Mit seinen Rechtsmitteln wird der Angeklagte auf diese Entscheidung verwiesen.

Gemäß §§ 389, 390 a StPO fallen ihm die Kosten des Verfahrens erster und zweiter Instanz zur Last.

Text

Gründe:

Mit dem angefochtenen Urteil wurde der am 10. Juni 1967 geborene (demnach zur Tatzeit noch jugendliche) Heinz A des Vergehens der gefährlichen Drohung nach § 107 Abs. 1 StGB schuldig erkannt, weil er am 8.Jänner 1985 in Graz den Kriminalbeamten (Bezirksinspektor) der Bundespolizeidirektion Graz Franz B durch die Äußerung 'ich hau dir eine in die Goschn', wobei er ihm die Fäuste vor das Gesicht hielt, mit einer Verletzung am Körper gefährlich bedrohte, um ihn in Furcht und Unruhe zu versetzen.
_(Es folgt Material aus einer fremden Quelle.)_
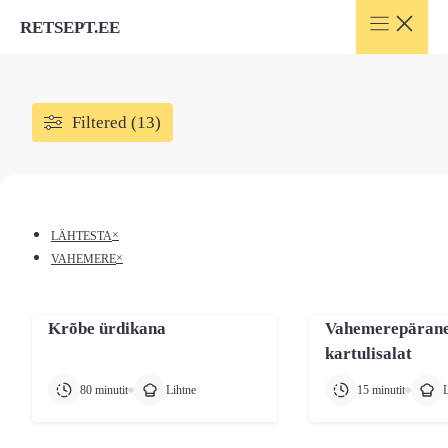
Skip
RETSEPT.EE
to
content
Filtered (13)
×
LÄHTESTA
×
VAHEMERE
Krõbe ürdikana
Vahemerepäran
kartulisalat
80 minutit
Lihtne
15 minutit
L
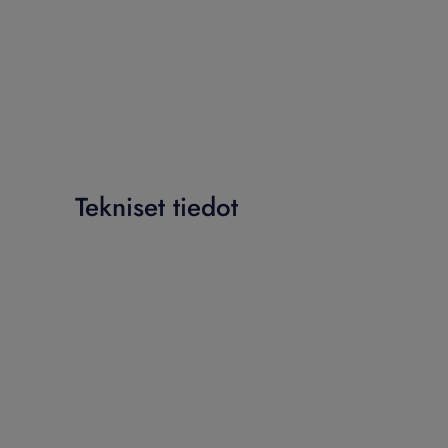
Tekniset tiedot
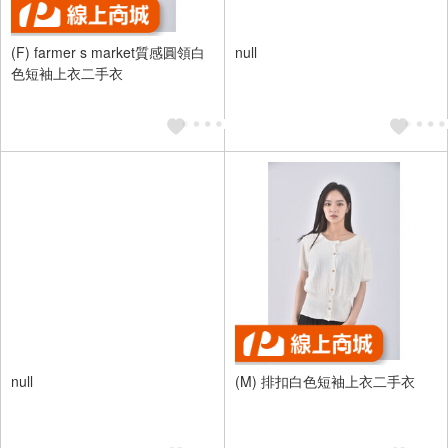
(F) farmer s market質感圓領白
null
色短袖上衣二手衣
null
(M) 排扣白色短袖上衣二手衣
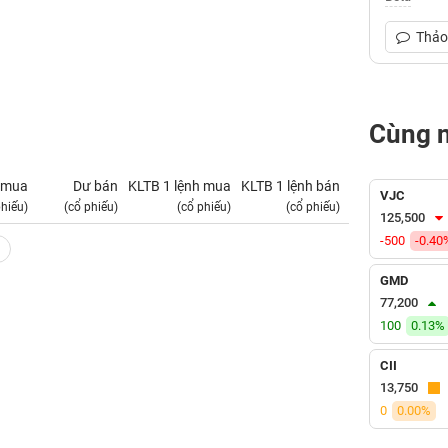
Thảo 
Cùng 
 mua
Dư bán
KLTB 1 lệnh mua
KLTB 1 lệnh bán
NN mua
VJC
phiếu)
(cổ phiếu)
(cổ phiếu)
(cổ phiếu)
(tỷ VNĐ)
125,500
-500
-0.40
GMD
77,200
100
0.13%
CII
13,750
0
0.00%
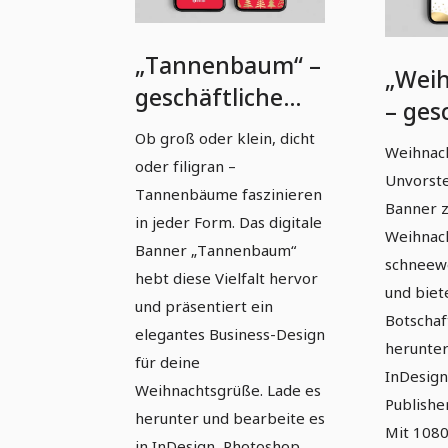
„Tannenbaum“ –
„Weih
geschäftliche
– ges
Weihnachtskarte
Weih
Ob groß oder klein, dicht
Weihnac
(1080 px × 1920
oder filigran –
(1080
Unvorstel
px)
Tannenbäume faszinieren
Banner z
in jeder Form. Das digitale
Weihnach
Banner „Tannenbaum“
schneew
hebt diese Vielfalt hervor
und biet
und präsentiert ein
Botschaf
elegantes Business-Design
herunter
für deine
InDesign
Weihnachtsgrüße. Lade es
Publishe
herunter und bearbeite es
Mit 1080
in InDesign, Photoshop,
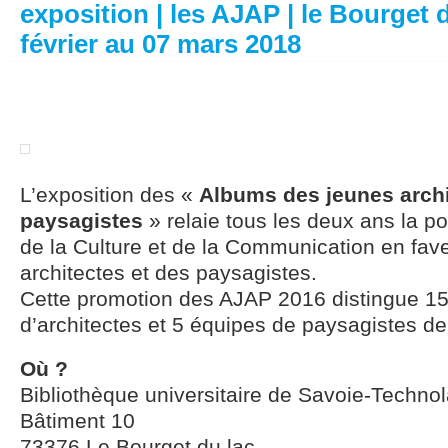
exposition | les AJAP | le Bourget d
février au 07 mars 2018
L’exposition des «
Albums des jeunes archi
paysagistes
» relaie tous les deux ans la po
de la Culture et de la Communication en fav
architectes et des paysagistes.
Cette promotion des AJAP 2016 distingue 1
d’architectes et 5 équipes de paysagistes d
Où ?
Bibliothèque universitaire de Savoie-Techno
Bâtiment 10
73376 Le Bourget du lac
Nach den wesentlichen Urteilsfeststellungen sollte der Angeklagte am 8. Jänner 1985 im Vernehmungsraum des landesgerichtlichen Gefangenenhauses Graz, wo er zu dieser Zeit eine (u.a.) wegen der Vergehen der schweren Körperverletzung und des Widerstands gegen die Staatsgewalt über ihn verhängte Freiheitsstrafe verbüßte, von Bezirksinspektor B wegen des Verdachtes, Diebstähle begangen zu haben, vernommen werden. Da er eine Verantwortung hiezu ablehnte, brach Bezirksinspektor B die Vernehmung ab. Als der Beamte im Begriff war, die dienstversehenden Justizwachebeamten zu ersuchen, A in seinen Haftraum zurückzubringen, nahm der Angeklagte plötzlich eine Boxerstellung ein, indem er die Fäuste vor das Gesicht des Beamten hielt und gleichzeitig äußerte 'ich hau dir eine in die Goschn'; nur durch ein rasches Zurücktreten gelang es dem Beamten, aus dem unmittelbaren Gefahrenbereich zu gelangen. Als unmittelbar darauf die von Bezirksinspektor B herbeigerufenen Justizwachebeamten die Vernehmungszelle betraten, 'senkte der Angeklagte seine Hände, ohne jedoch sein aggressives Verhalten einzustellen'. Schließlich gelang es den Justizwachebeamten, den Angeklagten in die Zelle abzuführen (S 82 f).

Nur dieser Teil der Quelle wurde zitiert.